Now that tech stocks and other richly priced equities have been smashed, investors are more aware of the downside associated with such risky investments. However, I think that market observers need only look to the world of penny stocks to see that speculative fever is far from dead.
Investors chasing penny stocks often delude themselves into thinking these stocks are bargains, or believe that an undiscovered bulletin-board stock will become the "next Cisco." All too easily, they toss their pennies into wishing wells that turn out to be toilet bowls in disguise. Before throwing their money down the drain, investors can spare themselves plenty of grief by knowing the dangers associated with penny stocks.
What Is a Penny Stock?Other e-commerce firms fallen from grace include Webvan (WBVN) and Buy.com (BUYX). After burning through mountains of cash, these firms have become infirm. Most penny stocks are in similar shape, making them high-risk/low-quality investments. But if investors avoid penny stocks, they can find plenty of high-risk/high-quality companies, including those on our list of Internet-stock Analyst Picks.

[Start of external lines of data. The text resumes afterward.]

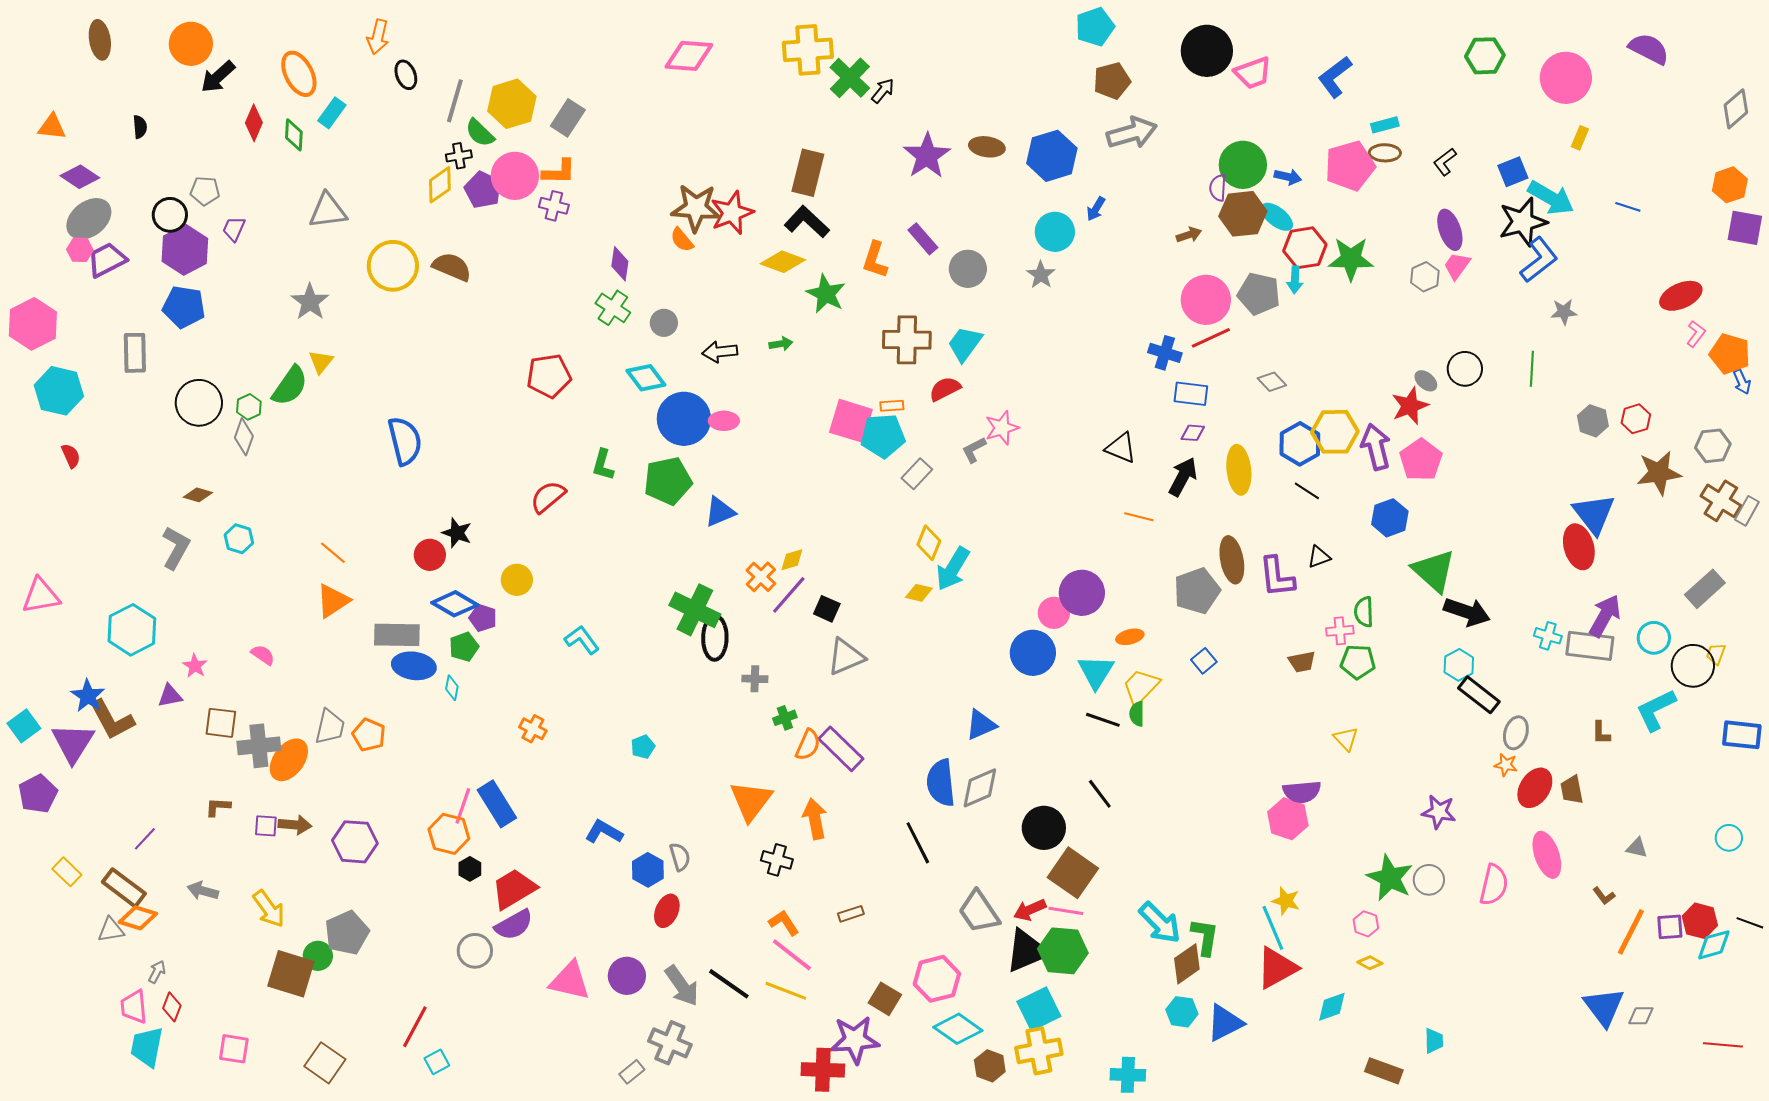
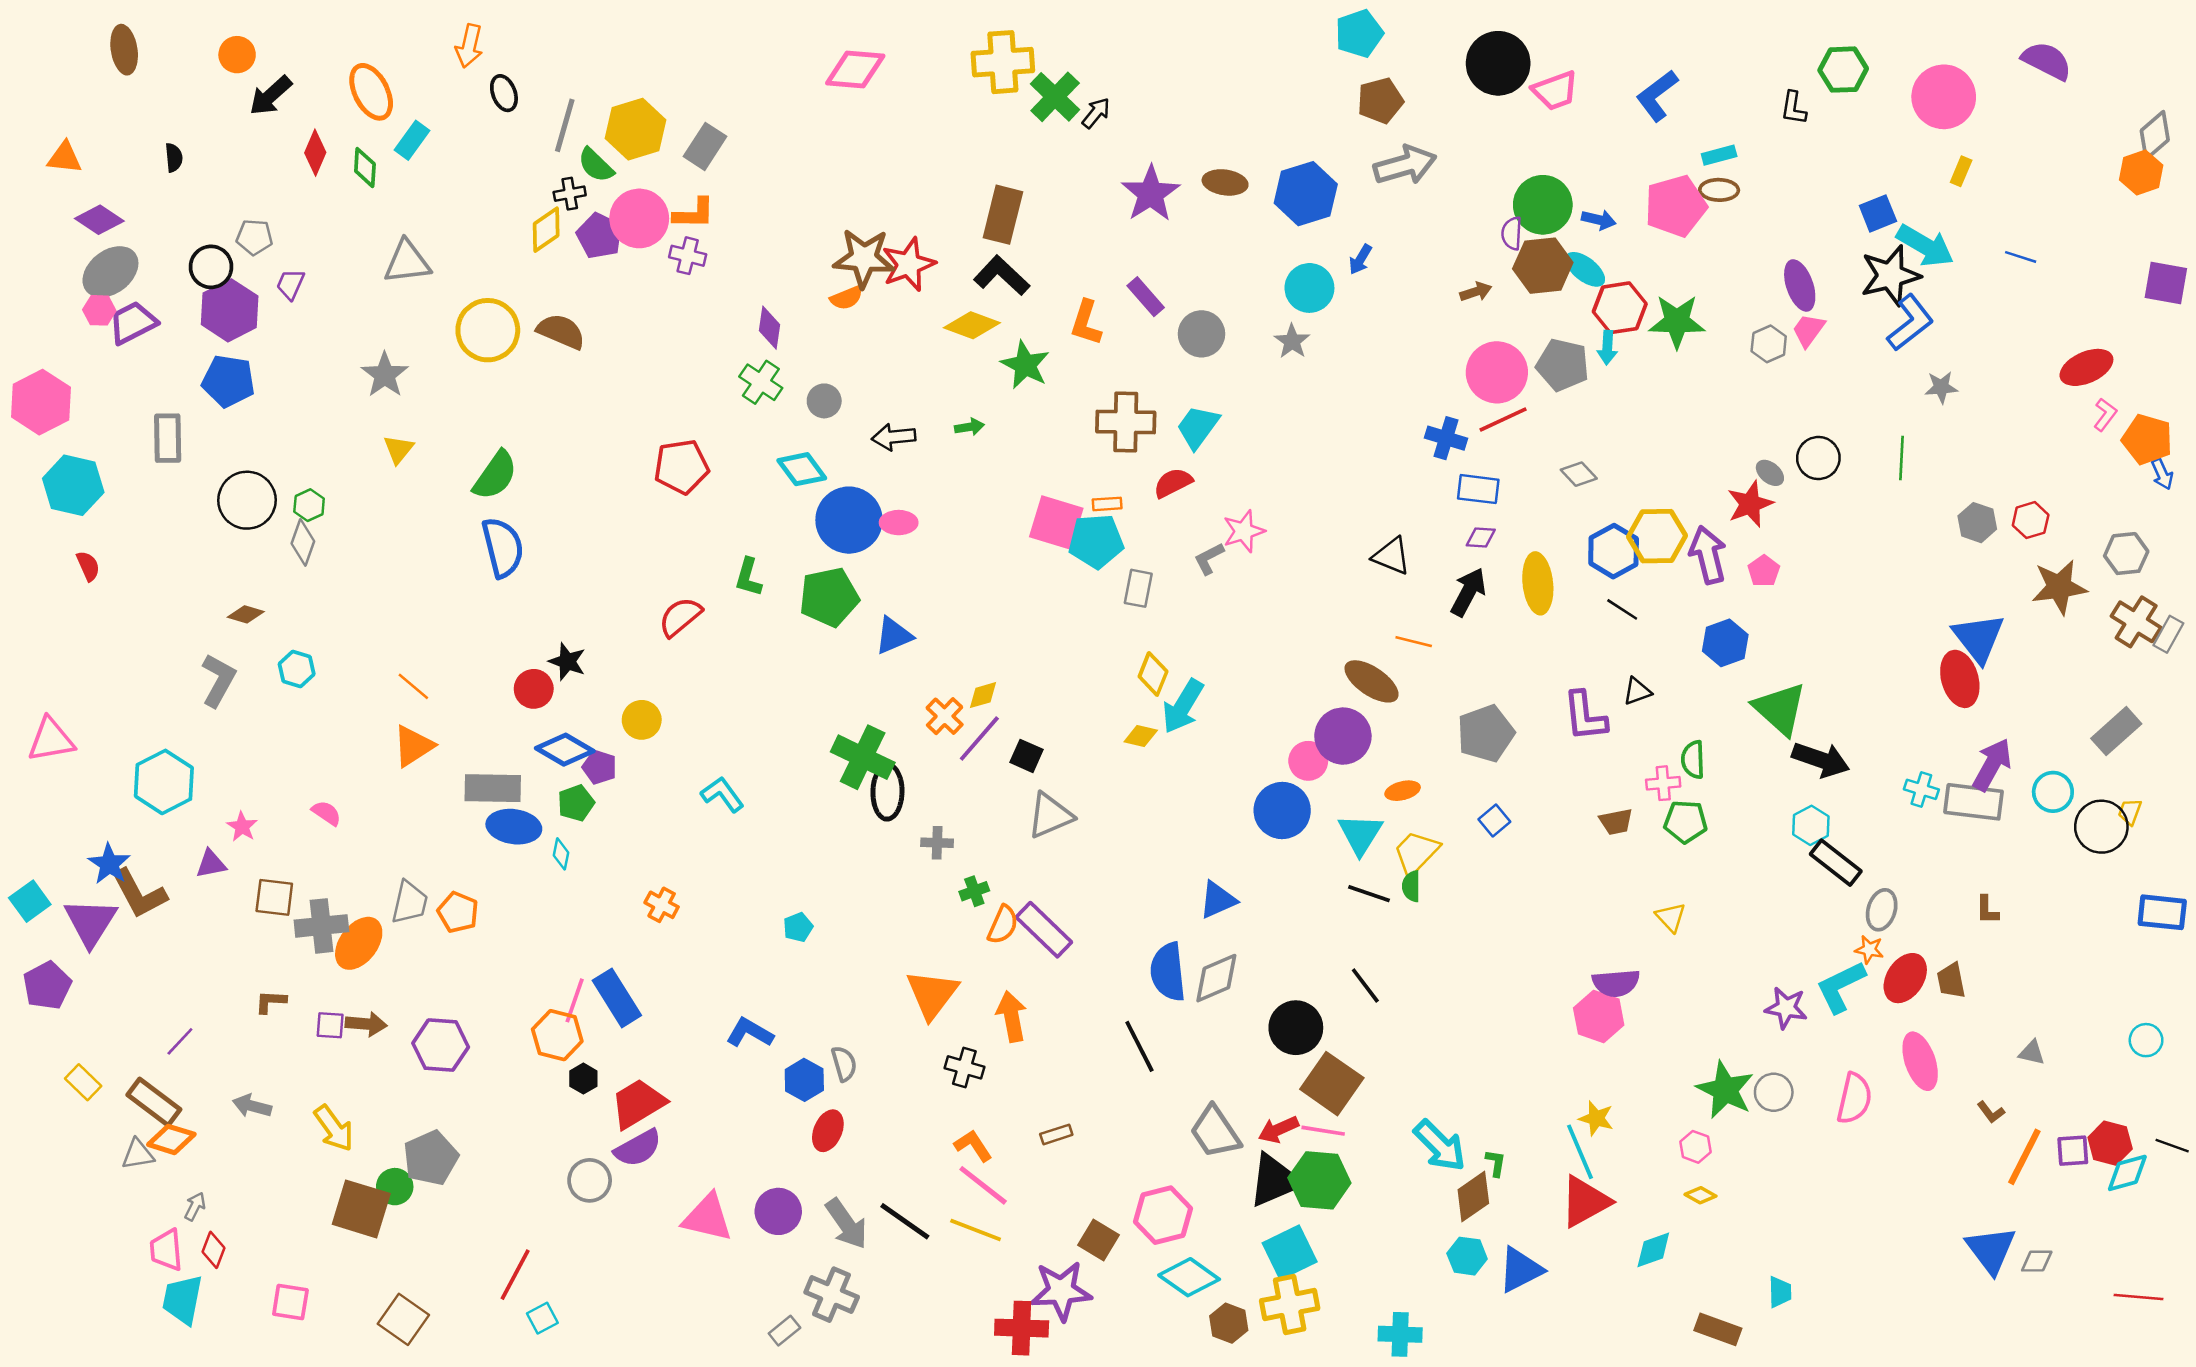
orange circle: (191, 44) -> (237, 55), size x0.7
black L-shape: (1445, 162) -> (1794, 108), moved, turned -44
orange hexagon: (1730, 185) -> (2141, 173), moved
orange semicircle: (682, 240) -> (846, 298), turned -72
green semicircle: (290, 386) -> (495, 475), moved
pink pentagon: (1421, 460) -> (1764, 571), size x0.6
gray rectangle: (917, 474) -> (1138, 588), turned -32
brown ellipse: (1232, 560) -> (1372, 681), moved, turned -45
cyan L-shape: (1656, 710) -> (1841, 987), moved
green L-shape: (1205, 937) -> (1496, 1163), size x0.6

Beginning investors with little cash to spare sometimes believe these stocks are attractive because they're "cheap." But that reasoning is absurd--these companies tend to be burning lots of cash and have little in tangible assets. So, if a stock is trading at only $1 per share now, it could certainly fall to zero. A better alternative for investors is to find a low-minimum mutual fund, providing a diverse portfolio at a low cost.
Small Price Tag, Big Risk
There are additional red flags to worry about with penny stocks--most either don't trade on a major exchange, or are on the verge of being delisted. Such stocks are listed on the Over-the-Counter Bulletin Board (OTC BB) or the National Quotation Bureau (Pink Sheets). Listing requirements for these electronic quotation systems are much less stringent than what you'll find on the major exchanges such as the Nasdaq, which sets minimum standards for net tangible assets, market capitalization, and other financial metrics. The Pink Sheets standards are even more lax--they don't require a stock to have current financial filings with the SEC. Despite the dangers, these stocks are increasingly popular. Trading volume on the OTC BB is up nearly tenfold in the past five years (even though nearly half of these stocks were delisted in the past two years).
It's difficult for investors to research bulletin-board stocks, because most of them lack analyst coverage. In lieu of legitimate research, investors often make the mistake of buying stocks based on advice from message-board posts. The stock with the busiest board at Raging Bull during most of 1999 soared approximately 1,200% in the first half of that year. Despite those quick riches, this OTC BB stock has been a poor long-term investment--it has tumbled nearly 95% since August 1999, after the Canadian Mounted Police raided the firm's headquarters (on suspicion of illegal gambling and child pornography violations).
Save Your Pennies
Beyond this anecdotal evidence, it's hard to argue with the raw numbers. A new study coauthored by DePaul University examined the returns for OTC BB stocks from 1995 to 1998, and has concluded that "surprisingly…the higher risk [for these stocks] did not bring higher returns" compared with a portfolio of exchange-listed stocks. Highly volatile stocks that offer inferior returns--gee, where do I sign up?
To be sure, there are some solid companies that trade on the OTC BB--one name that comes to mind is Benjamin Moore, the paint company purchased by Warren Buffet's Berkshire Hathaway BRK.B for $1 billion in December. However, this is an exceptional case, and doesn't change the fact that most of these stocks are little more than lottery tickets.
In my opinion, investors determined to gamble on penny stocks would have much more fun by saving up their pennies for a Vegas slot machine instead.